If an entry holds a picture, leave the picture out and output everything else exactly.
[SOURCE MATERIAL]
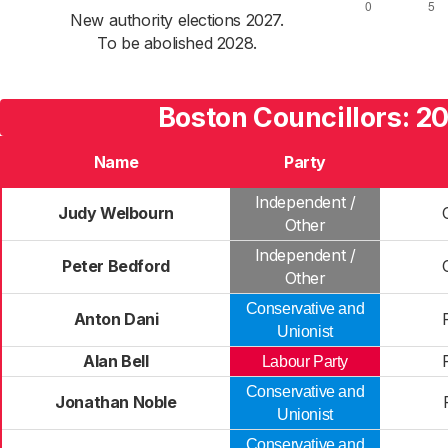
New authority elections 2027.
To be abolished 2028.
Boston Councillors: 2
Name
Party
Independent /
Judy Welbourn
Other
Independent /
Peter Bedford
Other
Conservative and
Anton Dani
Unionist
Alan Bell
Labour Party
Conservative and
Jonathan Noble
Unionist
Conservative and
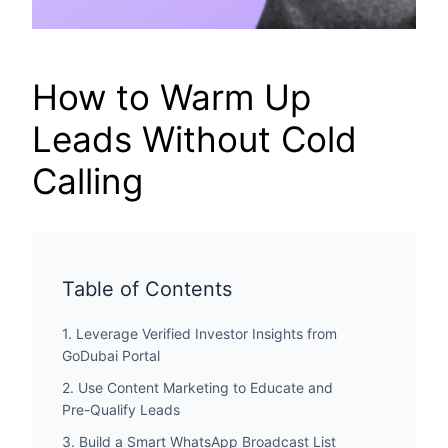
How to Warm Up
Leads Without Cold
Calling
Table of Contents
1. Leverage Verified Investor Insights from
GoDubai Portal
2. Use Content Marketing to Educate and
Pre-Qualify Leads
3. Build a Smart WhatsApp Broadcast List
[/SOURCE MATERIAL]
_YOUR RESPONSE:_
New authority elections 2027.
To be abolished 2028.
Boston Councillors: 2
Name
Party
Independent /
Judy Welbourn
Other
Independent /
Peter Bedford
Other
Conservative and
Anton Dani
Unionist
Alan Bell
Labour Party
Conservative and
Jonathan Noble
Unionist
Conservative and
How to Warm Up
Leads Without Cold
Calling
Table of Contents
1. Leverage Verified Investor Insights from
GoDubai Portal
2. Use Content Marketing to Educate and
Pre-Qualify Leads
3. Build a Smart WhatsApp Broadcast List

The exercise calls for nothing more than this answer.